**Exercise brief:** In the entries below, find the line with "Österreich – ein Traumziel für Liebhaber von" and the line with "Satış sonrası destek"; reproduce those two lines and all lines between them exactly, without pictures.

**Dataset records:**
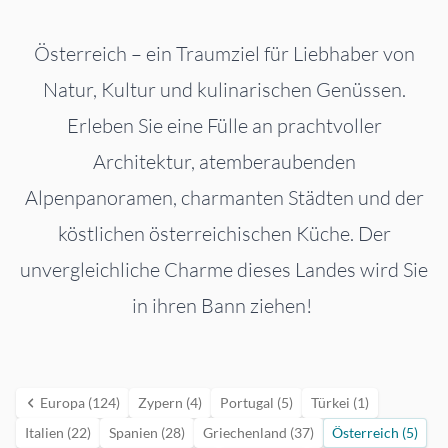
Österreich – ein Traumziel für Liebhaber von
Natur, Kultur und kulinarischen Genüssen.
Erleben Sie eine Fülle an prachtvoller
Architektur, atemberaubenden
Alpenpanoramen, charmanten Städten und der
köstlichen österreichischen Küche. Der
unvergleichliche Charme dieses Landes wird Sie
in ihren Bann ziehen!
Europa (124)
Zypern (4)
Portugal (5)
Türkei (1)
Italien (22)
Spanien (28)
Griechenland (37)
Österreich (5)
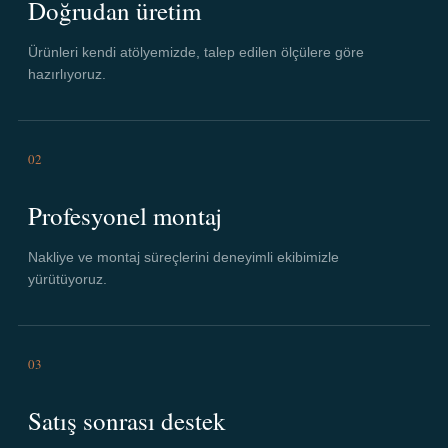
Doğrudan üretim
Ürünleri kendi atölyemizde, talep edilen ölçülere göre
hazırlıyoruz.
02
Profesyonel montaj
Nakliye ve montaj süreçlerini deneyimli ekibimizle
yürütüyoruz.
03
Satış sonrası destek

...

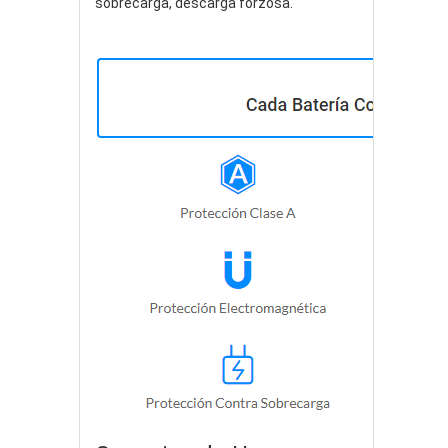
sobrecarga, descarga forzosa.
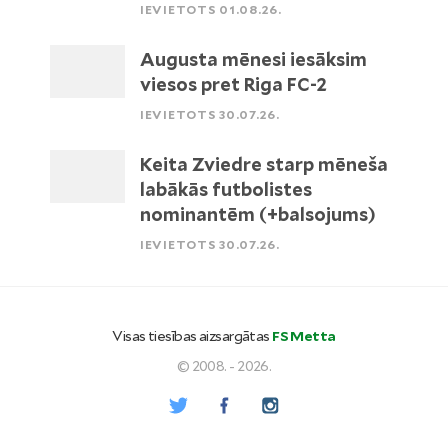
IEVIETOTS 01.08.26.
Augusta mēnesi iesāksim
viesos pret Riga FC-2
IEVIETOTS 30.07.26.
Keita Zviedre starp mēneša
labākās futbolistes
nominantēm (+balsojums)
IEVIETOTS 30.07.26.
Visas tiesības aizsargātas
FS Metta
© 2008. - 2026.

...

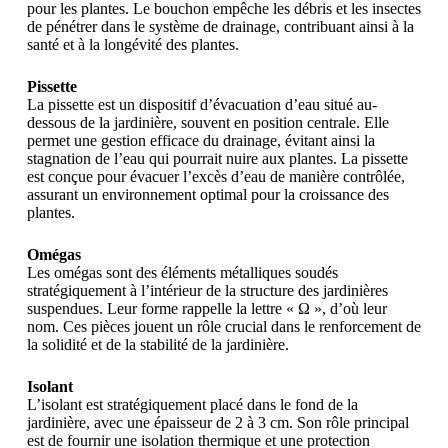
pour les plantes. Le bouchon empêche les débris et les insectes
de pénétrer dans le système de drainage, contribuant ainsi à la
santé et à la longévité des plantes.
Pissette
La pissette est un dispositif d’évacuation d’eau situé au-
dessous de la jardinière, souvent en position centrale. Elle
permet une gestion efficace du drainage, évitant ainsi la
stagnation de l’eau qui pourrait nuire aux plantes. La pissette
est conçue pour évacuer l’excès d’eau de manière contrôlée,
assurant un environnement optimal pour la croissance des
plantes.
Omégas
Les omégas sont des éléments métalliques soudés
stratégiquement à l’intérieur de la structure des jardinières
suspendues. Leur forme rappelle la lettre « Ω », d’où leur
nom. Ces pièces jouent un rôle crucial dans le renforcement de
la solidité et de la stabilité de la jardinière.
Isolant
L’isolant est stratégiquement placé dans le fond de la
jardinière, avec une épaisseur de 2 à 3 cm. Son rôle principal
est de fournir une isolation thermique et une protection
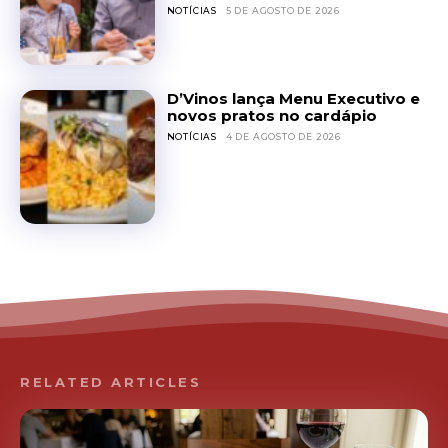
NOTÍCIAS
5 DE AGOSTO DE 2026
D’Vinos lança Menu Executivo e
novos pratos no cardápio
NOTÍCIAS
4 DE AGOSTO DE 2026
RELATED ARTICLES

**Reply:**
Österreich – ein Traumziel für Liebhaber von
Natur, Kultur und kulinarischen Genüssen.
Erleben Sie eine Fülle an prachtvoller
Architektur, atemberaubenden
Alpenpanoramen, charmanten Städten und der
köstlichen österreichischen Küche. Der
unvergleichliche Charme dieses Landes wird Sie
in ihren Bann ziehen!
Europa (124)
Zypern (4)
Portugal (5)
Türkei (1)
Italien (22)
Spanien (28)
Griechenland (37)
Österreich (5)
Doğrudan üretim
Ürünleri kendi atölyemizde, talep edilen ölçülere göre
hazırlıyoruz.
02
Profesyonel montaj
Nakliye ve montaj süreçlerini deneyimli ekibimizle
yürütüyoruz.
03
Satış sonrası destek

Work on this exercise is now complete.